“The mind is not a vessel to be filled but a fire to be kindled.”
About 30% to 40% of patients with newly diagnosed diffuse large B-cell lymphoma (DLBCL) experience relapse, and 10% are refractory to the regimen of rituximab, cyclophosphamide, doxorubicin, vincristine, and prednisone. Most relapses occur during the first 2 years.
At relapse, patients are categorized into one of two therapeutic groups: transplant-eligible or transplant-ineligible.

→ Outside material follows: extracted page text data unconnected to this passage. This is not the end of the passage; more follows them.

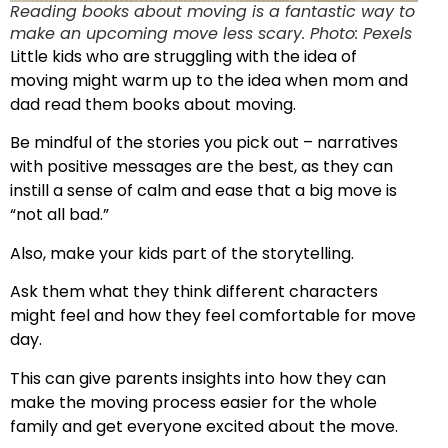
Reading books about moving is a fantastic way to
make an upcoming move less scary. Photo: Pexels
Little kids who are struggling with the idea of
moving might warm up to the idea when mom and
dad read them books about moving.
Be mindful of the stories you pick out – narratives
with positive messages are the best, as they can
instill a sense of calm and ease that a big move is
“not all bad.”
Also, make your kids part of the storytelling.
Ask them what they think different characters
might feel and how they feel comfortable for move
day.
This can give parents insights into how they can
make the moving process easier for the whole
family and get everyone excited about the move.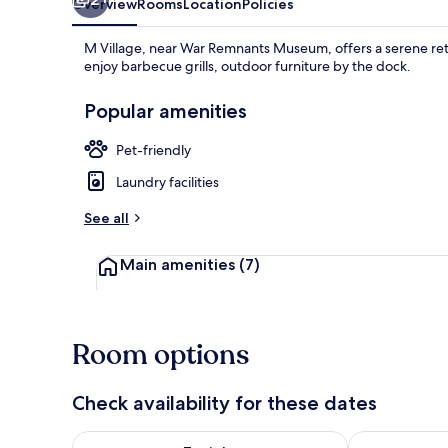
Overview
Rooms
Location
Policies
M Village, near War Remnants Museum, offers a serene retr
enjoy barbecue grills, outdoor furniture by the dock.
Popular amenities
Pet-friendly
Laundry facilities
See all
Main amenities
(7)
Room options
Check availability for these dates
Check availability for tonight Aug 6 - Aug 7
Check availab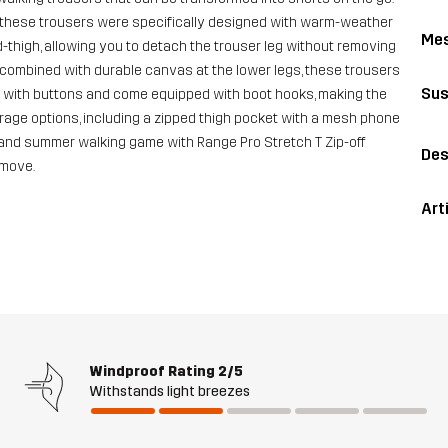
s, these trousers were specifically designed with warm-weather
Me
d-thigh, allowing you to detach the trouser leg without removing
 combined with durable canvas at the lower legs, these trousers
Sus
able with buttons and come equipped with boot hooks, making the
orage options, including a zipped thigh pocket with a mesh phone
g and summer walking game with Range Pro Stretch T Zip-off
Des
 move.
Art
Windproof Rating
2/5
Withstands light breezes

Transplant-eligible patients who respond (at least a partial response) to platinum-based immunochemotherapy proceed with curative intent to high-dose chemotherapy and autologous hematopoietic transplantation (auto-HCT).1,2 This recommendation is based on the results of the PARMA trial1 (from 1995), in which 109 patients who had chemosensitive disease were randomly assigned to receive four cycles of chemotherapy with the regimen of dexamethasone, high-dose cytarabine, and cisplatin (n = 54) or high-dose chemotherapy with autologous hematopoietic cell rescue (n = 55). Radiotherapy was part of the transplantation protocol and was indicated at the sites of bulky (≥ 5 cm) disease.
Syed Ali Abutalib, MD
Miguel-Angel Perales, MD
Patients assigned to transplantation had superior overall survival of 53% vs 32% in the control arm. The overall response rate (84 vs 44%) and event-free survival rate (46% vs 12%) were also superior with auto-HCT. Certain disease characteristics, such as primary refractoriness, a high second-line age-adjusted International Prognostic Index (IPI), and double- or triple-hit genetic lesions in the tumor (rearrangement of MYC with BCL2 or BCL6 [or both]), have been associated with a lower likelihood of response to salvage therapy.
It is important to recognize that approximately half of transplant-eligible patients will not receive the intended auto-HCT owing to the failure of platinum-based immunochemotherapy. These subgroup patients are candidates for third-line therapies, including the U.S. Food and Drug Administration–approved chimeric antigen receptor (CAR) T-cell therapies.2-4
In the CORAL study,5 about 30% of patients who could not proceed to auto-HCT could still benefit from a third-line salvage chemotherapy regimen and received consolidation autologous transplantation, with a significant improvement in long-term survival. In this study, the overall survival was significantly improved in patients with lower tertiary IPI, patients responding to third-line treatment, and patients transplanted with a 1-year overall survival of 41.6% compared with 16.3% for those not transplanted (P < .0001).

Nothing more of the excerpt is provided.